Bisphosphonate drugs inhibit bone resorption but also appear to have actions outside the skeleton by mechanisms that are poorly understood. Clinical and epidemiological studies suggest that nitrogen-containing bisphosphonate (N-BP) therapy is associated with reduced risk of infection and mortality from pneumonia. To better understand how N-BPs may have beneficial effects in the lung we employed various approaches including multicolour flow cytometry, mass spectrometry and single-cell RNA sequencing, and identified alveolar macrophages (aMac) as targets of N-BPs.

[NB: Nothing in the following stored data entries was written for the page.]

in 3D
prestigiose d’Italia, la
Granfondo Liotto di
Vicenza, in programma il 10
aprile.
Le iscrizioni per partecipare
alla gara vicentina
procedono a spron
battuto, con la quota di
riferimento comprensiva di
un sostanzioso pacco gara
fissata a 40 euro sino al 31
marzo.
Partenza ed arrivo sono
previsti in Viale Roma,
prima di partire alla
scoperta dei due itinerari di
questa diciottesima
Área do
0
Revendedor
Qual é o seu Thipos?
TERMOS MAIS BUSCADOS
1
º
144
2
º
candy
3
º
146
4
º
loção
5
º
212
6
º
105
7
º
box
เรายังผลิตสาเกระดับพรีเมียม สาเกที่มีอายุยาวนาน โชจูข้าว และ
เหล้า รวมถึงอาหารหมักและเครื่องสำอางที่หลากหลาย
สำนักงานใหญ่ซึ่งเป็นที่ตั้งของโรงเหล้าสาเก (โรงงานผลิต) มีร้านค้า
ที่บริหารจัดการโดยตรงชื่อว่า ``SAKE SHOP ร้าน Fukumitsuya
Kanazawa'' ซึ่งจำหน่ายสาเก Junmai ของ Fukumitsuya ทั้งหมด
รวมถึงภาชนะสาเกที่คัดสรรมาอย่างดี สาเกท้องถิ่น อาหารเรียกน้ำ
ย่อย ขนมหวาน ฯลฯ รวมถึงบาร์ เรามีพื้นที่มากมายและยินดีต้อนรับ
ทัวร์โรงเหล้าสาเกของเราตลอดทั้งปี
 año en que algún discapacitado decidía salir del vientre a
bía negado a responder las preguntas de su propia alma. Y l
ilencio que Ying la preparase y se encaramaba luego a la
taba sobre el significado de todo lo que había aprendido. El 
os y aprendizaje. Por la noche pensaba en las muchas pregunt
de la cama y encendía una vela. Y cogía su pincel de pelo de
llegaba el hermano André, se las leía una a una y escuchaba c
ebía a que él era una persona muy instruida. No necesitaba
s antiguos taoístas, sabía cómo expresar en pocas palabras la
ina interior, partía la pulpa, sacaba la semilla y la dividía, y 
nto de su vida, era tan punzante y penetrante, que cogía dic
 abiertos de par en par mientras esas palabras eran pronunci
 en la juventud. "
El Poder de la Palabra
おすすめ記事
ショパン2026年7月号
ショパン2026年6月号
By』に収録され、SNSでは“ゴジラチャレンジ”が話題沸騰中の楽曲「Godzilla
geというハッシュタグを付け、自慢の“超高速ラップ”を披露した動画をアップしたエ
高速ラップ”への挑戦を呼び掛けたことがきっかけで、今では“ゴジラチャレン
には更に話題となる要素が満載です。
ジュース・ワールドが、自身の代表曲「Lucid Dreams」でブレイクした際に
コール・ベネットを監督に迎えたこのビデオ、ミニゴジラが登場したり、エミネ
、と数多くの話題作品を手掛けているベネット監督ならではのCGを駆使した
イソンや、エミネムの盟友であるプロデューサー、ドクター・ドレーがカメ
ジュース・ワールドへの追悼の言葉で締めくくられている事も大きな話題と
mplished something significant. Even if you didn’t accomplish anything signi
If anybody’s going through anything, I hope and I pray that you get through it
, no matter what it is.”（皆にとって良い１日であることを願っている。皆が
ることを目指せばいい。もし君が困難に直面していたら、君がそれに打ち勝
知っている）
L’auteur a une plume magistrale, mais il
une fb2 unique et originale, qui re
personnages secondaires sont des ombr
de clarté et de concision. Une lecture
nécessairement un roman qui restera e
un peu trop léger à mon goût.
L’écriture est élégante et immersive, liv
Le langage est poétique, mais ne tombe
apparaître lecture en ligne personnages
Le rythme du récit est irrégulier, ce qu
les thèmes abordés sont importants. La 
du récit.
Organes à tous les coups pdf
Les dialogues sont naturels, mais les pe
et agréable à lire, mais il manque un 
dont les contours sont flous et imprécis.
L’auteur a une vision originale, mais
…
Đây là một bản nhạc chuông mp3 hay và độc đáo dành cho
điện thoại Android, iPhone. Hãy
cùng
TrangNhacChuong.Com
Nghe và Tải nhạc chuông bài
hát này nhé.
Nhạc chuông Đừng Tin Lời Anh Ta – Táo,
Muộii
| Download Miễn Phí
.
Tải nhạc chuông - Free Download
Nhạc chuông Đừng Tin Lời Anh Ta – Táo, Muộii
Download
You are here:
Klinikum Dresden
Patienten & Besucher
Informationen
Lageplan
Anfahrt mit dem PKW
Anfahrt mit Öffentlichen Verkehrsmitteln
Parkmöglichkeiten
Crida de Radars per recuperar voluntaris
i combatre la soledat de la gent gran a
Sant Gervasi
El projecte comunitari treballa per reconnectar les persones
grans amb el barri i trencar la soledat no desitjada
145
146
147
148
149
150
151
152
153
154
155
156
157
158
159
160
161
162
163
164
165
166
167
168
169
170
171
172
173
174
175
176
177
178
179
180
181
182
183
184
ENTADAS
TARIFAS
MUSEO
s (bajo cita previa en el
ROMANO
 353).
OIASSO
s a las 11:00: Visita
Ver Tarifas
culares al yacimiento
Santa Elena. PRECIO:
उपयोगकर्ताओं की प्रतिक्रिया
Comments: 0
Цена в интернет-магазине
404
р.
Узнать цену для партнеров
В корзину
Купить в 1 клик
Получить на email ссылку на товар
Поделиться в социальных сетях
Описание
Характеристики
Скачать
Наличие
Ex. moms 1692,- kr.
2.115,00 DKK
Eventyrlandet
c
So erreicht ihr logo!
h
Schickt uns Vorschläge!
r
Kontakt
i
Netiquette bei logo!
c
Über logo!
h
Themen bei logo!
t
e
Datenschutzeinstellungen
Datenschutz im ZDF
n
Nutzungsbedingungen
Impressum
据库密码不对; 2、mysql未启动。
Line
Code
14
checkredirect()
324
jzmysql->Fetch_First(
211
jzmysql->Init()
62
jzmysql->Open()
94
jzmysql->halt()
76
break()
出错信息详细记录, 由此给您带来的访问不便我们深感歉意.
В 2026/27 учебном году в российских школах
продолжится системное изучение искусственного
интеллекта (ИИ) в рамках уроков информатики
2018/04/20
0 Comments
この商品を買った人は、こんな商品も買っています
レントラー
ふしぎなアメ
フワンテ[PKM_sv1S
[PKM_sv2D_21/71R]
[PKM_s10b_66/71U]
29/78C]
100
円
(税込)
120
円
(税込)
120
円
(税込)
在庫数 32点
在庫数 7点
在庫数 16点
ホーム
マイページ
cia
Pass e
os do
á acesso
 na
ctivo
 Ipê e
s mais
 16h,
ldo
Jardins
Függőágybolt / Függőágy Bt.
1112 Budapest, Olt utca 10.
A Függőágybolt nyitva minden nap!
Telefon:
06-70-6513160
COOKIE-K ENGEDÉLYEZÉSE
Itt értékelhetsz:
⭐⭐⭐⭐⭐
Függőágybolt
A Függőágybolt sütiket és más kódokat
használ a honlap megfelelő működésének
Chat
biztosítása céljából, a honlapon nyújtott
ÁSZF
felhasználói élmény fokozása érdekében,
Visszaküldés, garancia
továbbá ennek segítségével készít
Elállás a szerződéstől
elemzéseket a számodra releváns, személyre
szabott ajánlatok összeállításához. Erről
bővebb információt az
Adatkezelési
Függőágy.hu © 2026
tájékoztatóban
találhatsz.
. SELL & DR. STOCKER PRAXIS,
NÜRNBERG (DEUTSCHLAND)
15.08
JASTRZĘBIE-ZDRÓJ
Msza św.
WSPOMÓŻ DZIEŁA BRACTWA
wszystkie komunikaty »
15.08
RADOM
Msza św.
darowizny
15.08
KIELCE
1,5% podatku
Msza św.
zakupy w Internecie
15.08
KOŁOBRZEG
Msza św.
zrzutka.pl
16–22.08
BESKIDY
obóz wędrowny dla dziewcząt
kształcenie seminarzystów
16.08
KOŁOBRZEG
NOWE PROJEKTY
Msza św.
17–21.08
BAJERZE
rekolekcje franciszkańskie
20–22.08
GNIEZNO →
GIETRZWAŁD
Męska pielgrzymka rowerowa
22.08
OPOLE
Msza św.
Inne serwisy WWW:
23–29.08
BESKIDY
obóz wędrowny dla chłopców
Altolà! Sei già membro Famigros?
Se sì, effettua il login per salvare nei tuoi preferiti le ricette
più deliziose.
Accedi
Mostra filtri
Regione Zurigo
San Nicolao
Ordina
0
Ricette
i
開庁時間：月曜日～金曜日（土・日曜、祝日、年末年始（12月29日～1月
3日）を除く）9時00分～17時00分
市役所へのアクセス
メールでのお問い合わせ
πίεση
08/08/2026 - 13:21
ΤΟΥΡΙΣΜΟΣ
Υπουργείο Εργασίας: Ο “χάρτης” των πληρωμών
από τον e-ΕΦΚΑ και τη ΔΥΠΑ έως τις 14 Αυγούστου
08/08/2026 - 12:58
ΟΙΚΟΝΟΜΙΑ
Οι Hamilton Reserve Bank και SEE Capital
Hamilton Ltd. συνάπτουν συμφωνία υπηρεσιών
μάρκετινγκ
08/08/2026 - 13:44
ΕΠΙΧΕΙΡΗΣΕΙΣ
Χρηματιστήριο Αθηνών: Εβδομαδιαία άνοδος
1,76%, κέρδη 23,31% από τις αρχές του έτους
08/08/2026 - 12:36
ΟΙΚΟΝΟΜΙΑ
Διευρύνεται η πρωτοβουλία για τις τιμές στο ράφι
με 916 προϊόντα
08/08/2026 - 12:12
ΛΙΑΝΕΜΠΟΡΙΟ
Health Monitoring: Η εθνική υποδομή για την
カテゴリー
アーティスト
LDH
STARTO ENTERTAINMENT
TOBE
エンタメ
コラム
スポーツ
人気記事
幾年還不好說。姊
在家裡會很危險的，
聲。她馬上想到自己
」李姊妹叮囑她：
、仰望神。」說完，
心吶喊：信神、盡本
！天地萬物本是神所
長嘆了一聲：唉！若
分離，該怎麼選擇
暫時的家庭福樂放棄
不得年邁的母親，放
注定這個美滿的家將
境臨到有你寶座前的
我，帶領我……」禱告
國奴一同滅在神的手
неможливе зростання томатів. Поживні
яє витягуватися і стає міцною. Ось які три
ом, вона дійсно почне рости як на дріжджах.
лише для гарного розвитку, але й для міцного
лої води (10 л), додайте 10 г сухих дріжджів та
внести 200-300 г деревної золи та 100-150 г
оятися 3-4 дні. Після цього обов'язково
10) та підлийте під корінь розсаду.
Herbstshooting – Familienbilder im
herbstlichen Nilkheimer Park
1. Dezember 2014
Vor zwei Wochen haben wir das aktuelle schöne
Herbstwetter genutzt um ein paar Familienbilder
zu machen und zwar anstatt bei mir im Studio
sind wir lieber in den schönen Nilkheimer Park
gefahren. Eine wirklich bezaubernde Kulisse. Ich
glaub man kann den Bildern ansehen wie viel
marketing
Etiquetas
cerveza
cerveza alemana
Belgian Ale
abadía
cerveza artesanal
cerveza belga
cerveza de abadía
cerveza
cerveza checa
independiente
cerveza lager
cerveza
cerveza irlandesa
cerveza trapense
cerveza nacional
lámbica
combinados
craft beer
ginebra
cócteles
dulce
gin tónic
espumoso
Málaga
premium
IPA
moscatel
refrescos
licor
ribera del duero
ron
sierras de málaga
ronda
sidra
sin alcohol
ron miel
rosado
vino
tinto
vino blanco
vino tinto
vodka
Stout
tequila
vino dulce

Flow cytometric analysis of bronchoalveolar lavage cells, isolated from mice after a single intravenous injection of a fluorescently‑tagged analogue of the N-BP zoledronate (AF647-ZOL), revealed drug uptake by >97% of aMac (CD11blo/-CD11chiCD64+) and 34% of interstitial (CX3CR1+CD11bhi) macrophages. AF647-ZOL was still detectable in aMac one week after administration. Intracellular accumulation of unprenylated proteins and build-up of the metabolite isopentenyl diphosphate (IPP) are hallmarks of the pharmacological actions of N-BPs. Consistent with intracellular uptake of labelled ZOL, using mass spectrometry and a customised biochemical assay we detected a clear build-up of IPP and unprenylated Rab GTPases in aMac 48 hours after one intravenous dose of ZOL. Importantly, single-cell RNA sequencing of aMac, isolated from mice challenged intranasally with LPS endotoxin, revealed enhanced gene expression of cytokines and chemokines (including Il1b, Cxcl2, Cxcl3, Ccl3 and Ccl4) in a subpopulation of aMac in ZOL‑treated mice compared to controls. This was accompanied by higher levels of these cytokines and chemokines in bronchoalveolar lavage fluid from ZOL‑treated mice after LPS-challenge, as measured by multiplex cytokine assays.
These studies dispel the dogma that N-BPs act only in bone and clearly demonstrate that they also affect lung-resident macrophages. In addition to preventing bone loss, we propose that N-BP treatment may boost the initial immune response of aMac to pulmonary infections, therefore conferring protection from pneumonia.